Thoreau pointed out that modern man pays vastly more for his dwelling (if he owns it at all) than the primitive. Indeed home ownership in poorer european countries is upwards of 90% whereas in Switzerland it is it has just dipped below 50%. Another indicator is location within a country: city folk rent and only the very wealthy afford a purchase. Italy even offers €1 houses in dying villages - a stunning reminder of how far our dash into cities has taken us!

Being a tenant however is, I have discovered, not all bad. It is more expensive in general but one has the freedom to move out inside a few months without much effort. One apparent burden may be the obligation to pay rent and thus earn constantly but houses incur costs too even if fully paid off. 

Thoreau’s point however, was that our demand for luxury has a high price and we may pay up to 40% or even 50% of our wages for the privilege of living way above our basic needs. So-called “savages”, living in a wigwam, pay almost nothing. Tellingly, though he prays them, Thoreau does not himself choose a tent or cave as his own abode. Nevertheless, his argument for minimalism - 170 years before the trend existed - is however convincing we strive and stress and tears to buy shit we don’t need.
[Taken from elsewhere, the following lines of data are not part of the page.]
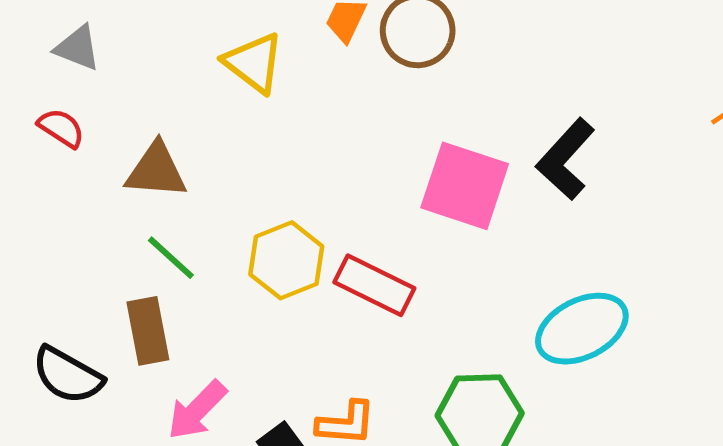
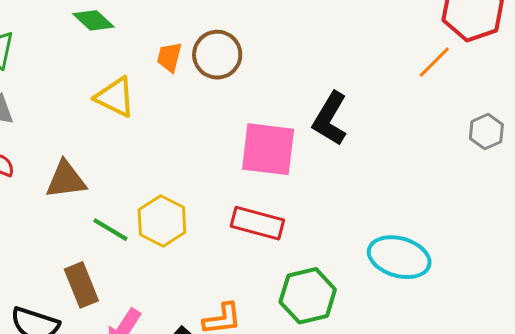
green line: (171, 258) -> (110, 230), moved
red rectangle: (374, 285) -> (257, 223), moved
cyan ellipse: (582, 329) -> (399, 257), moved, turned 54

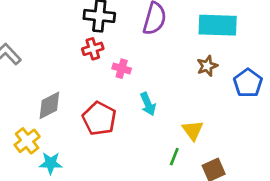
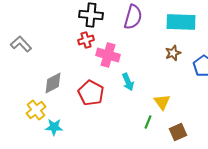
pink cross: (122, 69) -> (108, 55), size x1.6

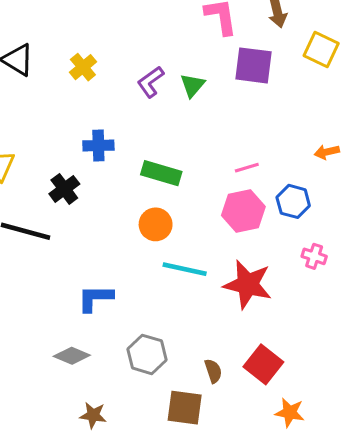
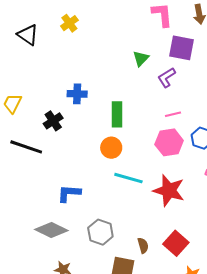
yellow cross: (83, 67) -> (69, 23), moved
purple L-shape: (151, 82) -> (167, 77), moved
green rectangle: (161, 173) -> (117, 114), turned 70
gray diamond: (72, 356) -> (51, 230), size x1.4

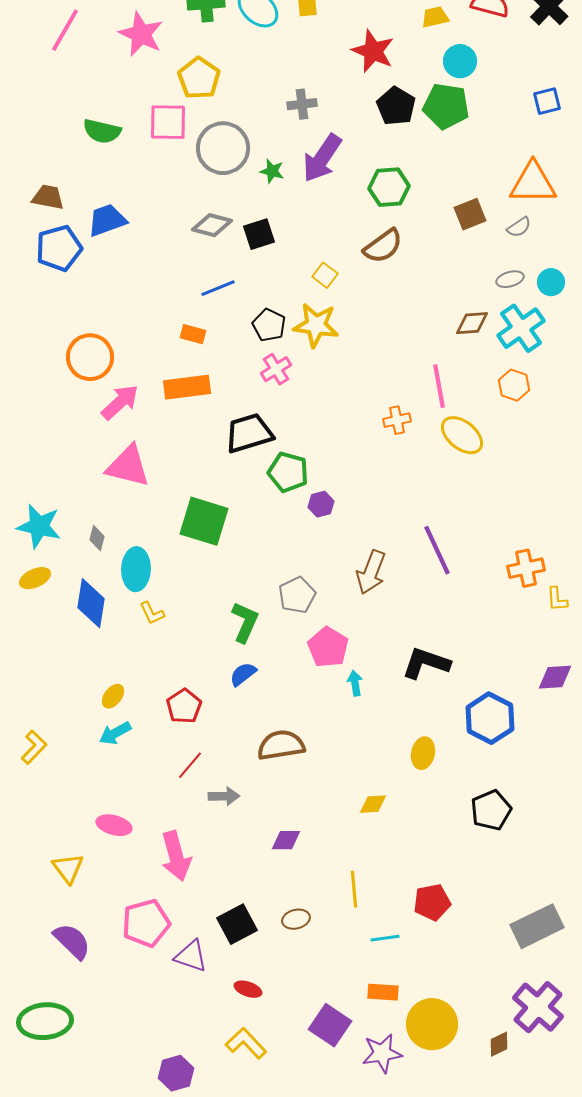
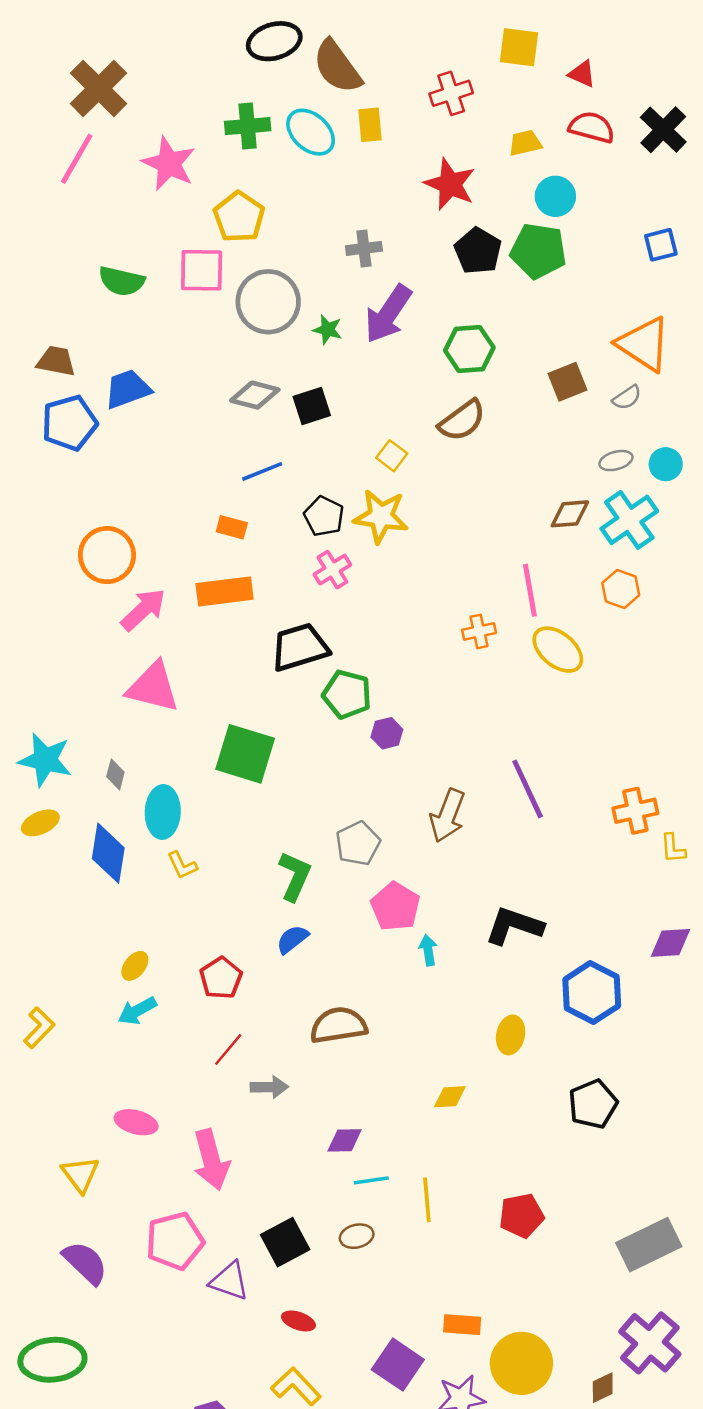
orange triangle: (533, 183) -> (644, 344), turned 33
cyan line: (385, 938) -> (371, 1180), moved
[man] is endeavouring to solve the problem of a livelihood by a formula more complicated than the problem itself. To get his shoestrings he speculates in herd of cattle. With consummate skill he has set the trap with a hairspring to catch comfort and independence and then as he turned away, got his own leg into it.
This is the reason he is poor and for a similar reason we are all poor in respect to [primitive] comforts though surrounded by luxuries…
And when the [man] has got his house he may not be the richer but the poor for it, and it may be that the house has got him.